PBMs such as CVS Caremark were created to lower prescription-drug costs in the marketplace. During the past five years, prescription-drug costs have been the fastest growing facet of the health care chain, according to a recent study by U.S. News and World Report.
Three PBMs control between 80 and 90 percent of the prescription drugs in the marketplace, with an estimated $400 billion in gross sales, according to the IMS Institute for Healthcare Informatics. PBMs conceal how they affect drug prices from insurance providers and the public.
Behnke filed a federal False Claims Act lawsuit in 2014 under seal. Whistleblower lawsuits are sometimes filed under seal to allow federal prosecutors time to review the allegations and get involved.
Behnke’s attorney, Susan Schneider Thomas, said the government deferred participation for now. That allowed the judge to unseal the lawsuit in April.

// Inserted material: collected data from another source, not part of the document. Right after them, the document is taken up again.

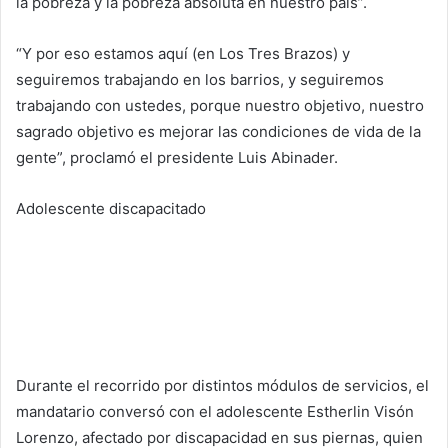
la pobreza y la pobreza absoluta en nuestro país”.
“Y por eso estamos aquí (en Los Tres Brazos) y
seguiremos trabajando en los barrios, y seguiremos
trabajando con ustedes, porque nuestro objetivo, nuestro
sagrado objetivo es mejorar las condiciones de vida de la
gente”, proclamó el presidente Luis Abinader.
Adolescente discapacitado
Durante el recorrido por distintos módulos de servicios, el
mandatario conversó con el adolescente Estherlin Visón
Lorenzo, afectado por discapacidad en sus piernas, quien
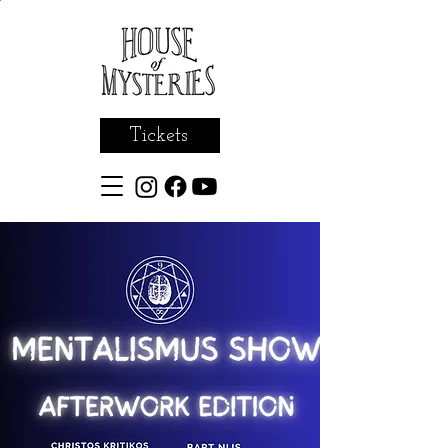
Tickets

That meant that CVS officials didn’t formally know the allegations or who filed the lawsuit until April.
Whistleblower advocates expressed concern that the acquisition by CVS could be bad for Behnke and affect the lawsuit. They said it’s unlikely, though, that CVS pursued the acquisition to choke off the lawsuit.

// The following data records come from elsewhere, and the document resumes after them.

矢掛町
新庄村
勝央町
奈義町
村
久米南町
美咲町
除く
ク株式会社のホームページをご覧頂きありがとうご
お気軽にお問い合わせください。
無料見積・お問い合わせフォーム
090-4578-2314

“I think if there is an acquisition by CVS, she has a reason to be concerned,” said James Mowery Jr., a Dublin-based lawyer whose firm specializes in whistleblower lawsuits. “She needs to be sure that her employer will always be Aetna, and she needs to be keeping a diary of everything that happens up until the acquisition.”

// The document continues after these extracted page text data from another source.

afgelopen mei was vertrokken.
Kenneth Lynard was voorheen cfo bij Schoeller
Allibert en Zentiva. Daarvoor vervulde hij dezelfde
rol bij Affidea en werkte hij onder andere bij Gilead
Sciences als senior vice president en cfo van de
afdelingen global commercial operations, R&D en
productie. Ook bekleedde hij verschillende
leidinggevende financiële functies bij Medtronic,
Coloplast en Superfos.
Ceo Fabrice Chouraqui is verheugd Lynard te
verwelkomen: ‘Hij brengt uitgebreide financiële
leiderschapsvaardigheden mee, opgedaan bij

Mowery said the proposed acquisition makes the lawsuit a “significantly complex piece of litigation.”
Whistleblower Advocates, a whistleblower-lawyers firm based in Chicago, said that until the federal government demands to be a party in the suit, CVS will not feel pressure to address Behnke or her accusations.
Behnke said she took her concerns to corporate executives for Aetna and CVS Caremark in 2013, according to court records. Nothing happened.
Thomas said in the complaint she filed against CVS Caremark that the company was charging Aetna 25 to 40 percent more for drugs than its competitors.
Behnke also said that during meetings in February of 2013 with CVS officials to present her findings, CVS Vice President Allison Brown said Caremark had negotiated lower prices for those drugs but was not contractually obligated to show Aetna those prices.
Thomas called the exchange a “virtual admission of liability,” according to court records.
attrib? CVS Caremark officials also confirmed at those meetings that they had re-created Behnke’s analysis of drug prices and confirmed that she was accurate, according to court records. Behnke asked whether CVS Caremark could use the information to negotiate better prices for Aetna’s policyholders.
“Caremark defendants … stated that improving or increasing the discounts Aetna received would adversely impact” CVS Caremark’s profits due to “retail contracting methodology,” according to court records.
In an email sent in July of 2013, Aetna’s head of its Medicare division marveled at how much money CVS Caremark was making on the “hidden spread.”
By September of 2013, Aetna indicated it would shop around for another PBM to see whether it could find better rates, according to the lawsuit.
CVS Caremark officials immediately offered to lower the costs of drugs for Aetna. When Aetna started shopping for a better deal, CVS Caremark offered an even steeper discount, according to the lawsuit.
Attorneys for CVS Caremark filed a motion April 20 to permanently seal the case again, saying the lawsuit would cause significant financial harm. The company’s attorney said Behnke provided sensitive information.
“These details concern the financial guarantees and pricing terms to which Caremark and Aetna agreed as well as financial terms allegedly offered during negotiations and data allegedly revealing specific prices paid by Aetna as well as Caremark’s performance on financial guarantees,” the motion read.
Behnke’s attorneys have until Friday to respond to the request to seal the case.